** Recorded data **
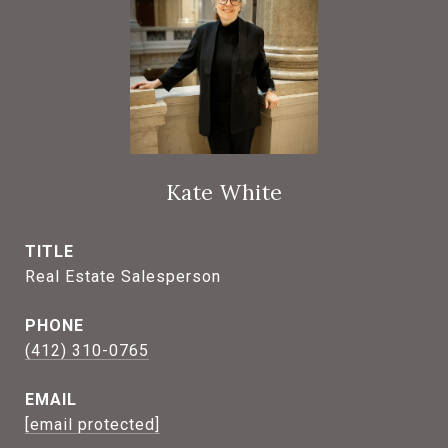
Kate White
TITLE
Real Estate Salesperson
PHONE
(412) 310-0765
EMAIL
[email protected]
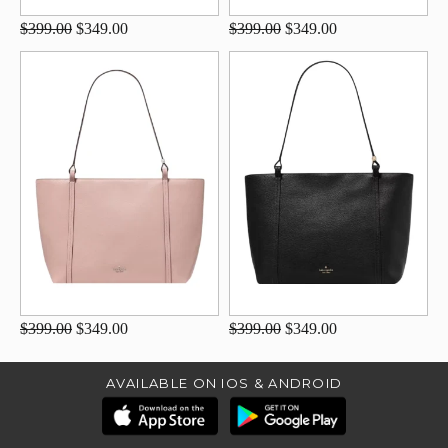
$399.00
$349.00
$399.00
$349.00
$399.00
$349.00
$399.00
$349.00
AVAILABLE ON IOS & ANDROID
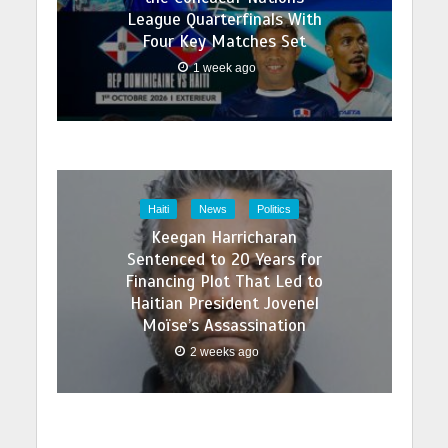
League Quarterfinals With
Four Key Matches Set
1 week ago
Haiti
News
Politics
Keegan Harricharan
Sentenced to 20 Years for
Financing Plot That Led to
Haitian President Jovenel
Moïse’s Assassination
2 weeks ago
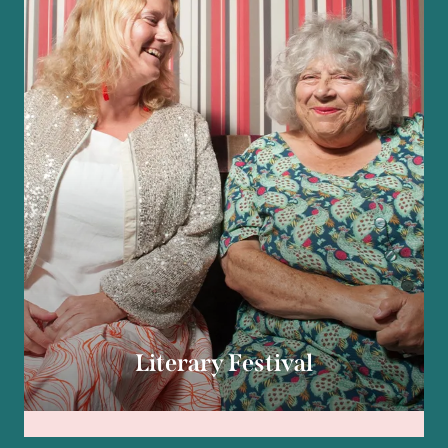
Literary Festival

** Directions **
Repeat every record above exactly, but leave out any pictures.

** Exercise response **
Kate White
TITLE
Real Estate Salesperson
PHONE
(412) 310-0765
EMAIL
[email protected]
$399.00
$349.00
$399.00
$349.00
$399.00
$349.00
$399.00
$349.00
AVAILABLE ON IOS & ANDROID
League Quarterfinals With
Four Key Matches Set
1 week ago
Haiti
News
Politics
Keegan Harricharan
Sentenced to 20 Years for
Financing Plot That Led to
Haitian President Jovenel
Moïse’s Assassination
2 weeks ago
Literary Festival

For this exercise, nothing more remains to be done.